Wir haben unsere Lebenspartnerschaft in eine Ehe umwandeln lassen und sind damit jetzt offiziell verheiratet 🙂

Im Internet hatten wir von anderen Paaren gelesen, die das einfach und unbürokratisch mit einem Termin beim Standesamt erledigen konnten, und so hatten wir uns das eigentlich auch vorgestellt… Doch nicht so bei uns, wir mussten erstmal einen Termin für die Anmeldung der Eheschließung ausmachen und dabei alle Unterlagen, die wir schon für die Lebenspartnerschaft vorlegen mussten, erneut vorlegen. Bei diesem Termin fragten wir nach, ob wir nicht einfach direkt unterschreiben könnten, weil wir an diesem Tag Zeit hatten und sehr gerne ein bisschen gefeiert hätten.

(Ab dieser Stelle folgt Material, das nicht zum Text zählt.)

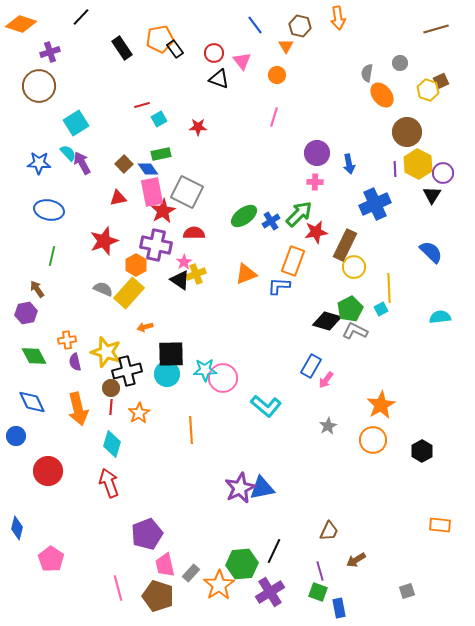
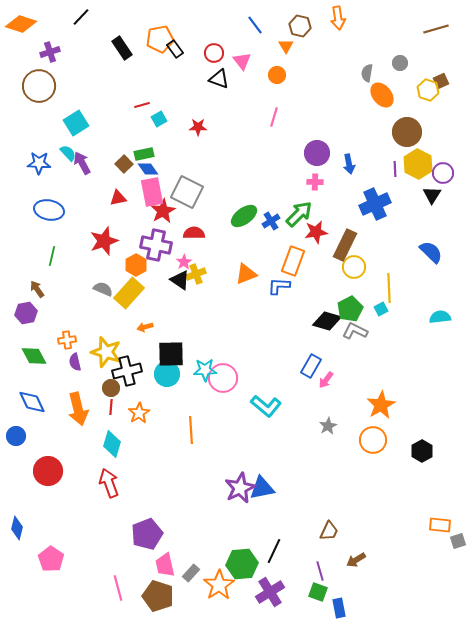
green rectangle at (161, 154): moved 17 px left
gray square at (407, 591): moved 51 px right, 50 px up
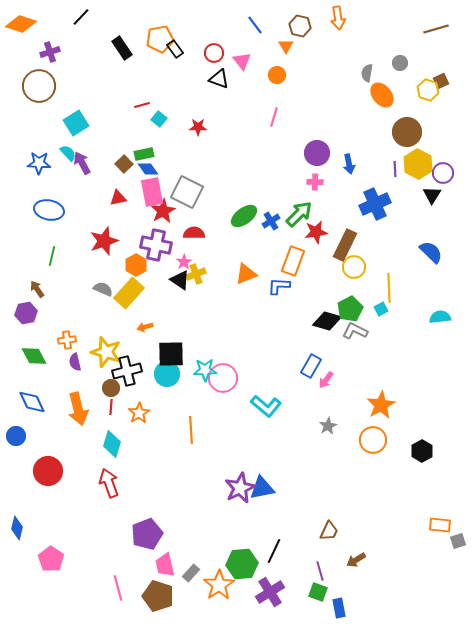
cyan square at (159, 119): rotated 21 degrees counterclockwise
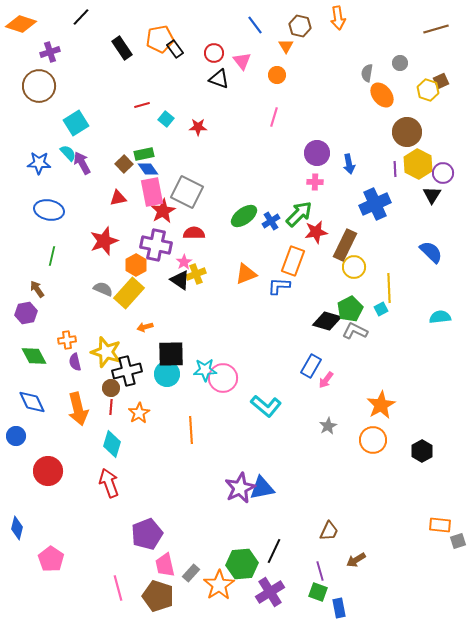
cyan square at (159, 119): moved 7 px right
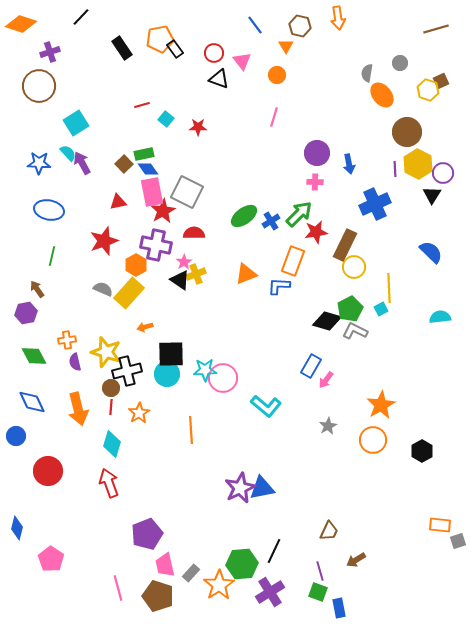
red triangle at (118, 198): moved 4 px down
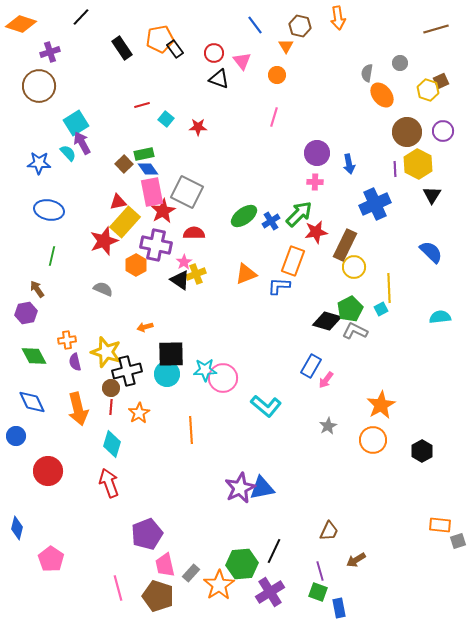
purple arrow at (82, 163): moved 20 px up
purple circle at (443, 173): moved 42 px up
yellow rectangle at (129, 293): moved 4 px left, 71 px up
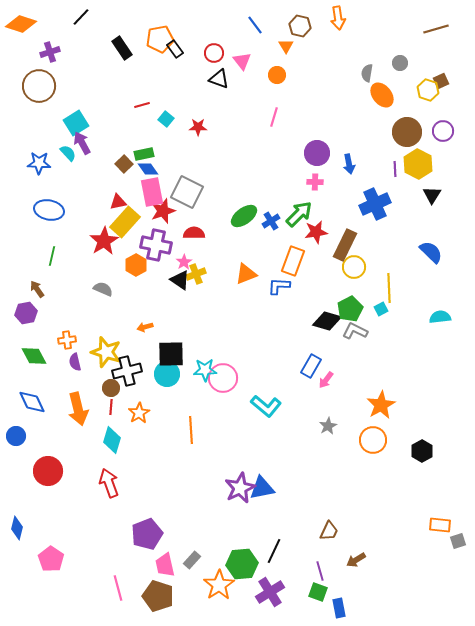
red star at (163, 211): rotated 10 degrees clockwise
red star at (104, 241): rotated 12 degrees counterclockwise
cyan diamond at (112, 444): moved 4 px up
gray rectangle at (191, 573): moved 1 px right, 13 px up
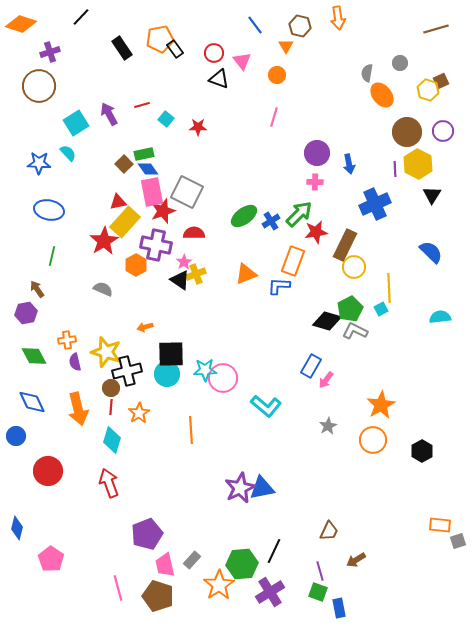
purple arrow at (82, 143): moved 27 px right, 29 px up
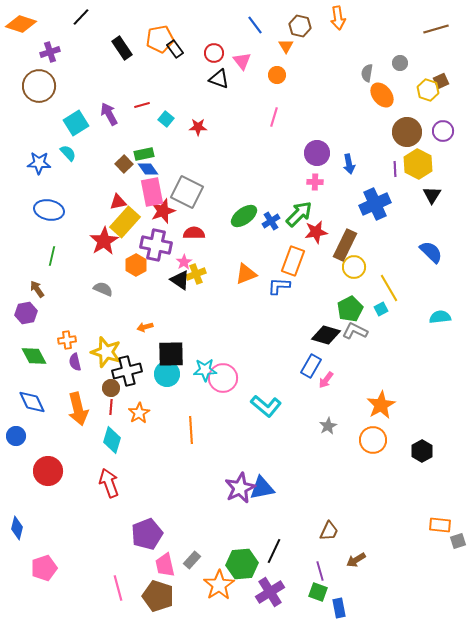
yellow line at (389, 288): rotated 28 degrees counterclockwise
black diamond at (327, 321): moved 1 px left, 14 px down
pink pentagon at (51, 559): moved 7 px left, 9 px down; rotated 20 degrees clockwise
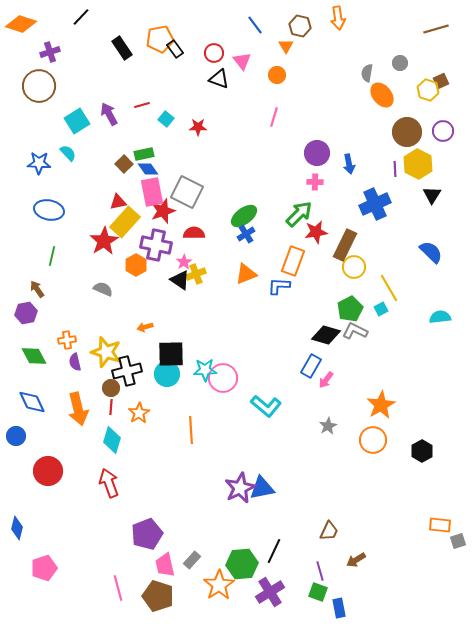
cyan square at (76, 123): moved 1 px right, 2 px up
blue cross at (271, 221): moved 25 px left, 13 px down
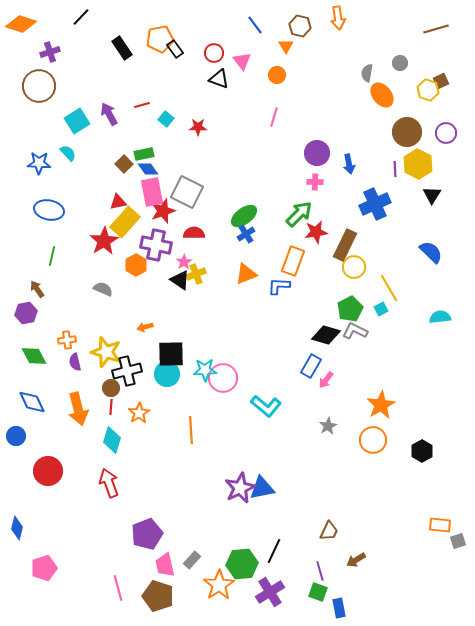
purple circle at (443, 131): moved 3 px right, 2 px down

So flexibel war das Standesamt aber leider nicht (was da noch geprüft werden musste bei bestehender Lebenspartnerschaft ist uns allerdings schleierhaft…), weshalb wir zur Eheschließung (so richtig mit nochmal „ja“ sagen und im Trauzimmer) einen neuen Termin machen mussten. Das war ein bisschen schade, aber trotzdem freuen wir uns, jetzt unsere gegenseitigen Ehefrauen zu sein. 😀

Lebenspartnerschaft und Ehe – gleich und doch verschieden?!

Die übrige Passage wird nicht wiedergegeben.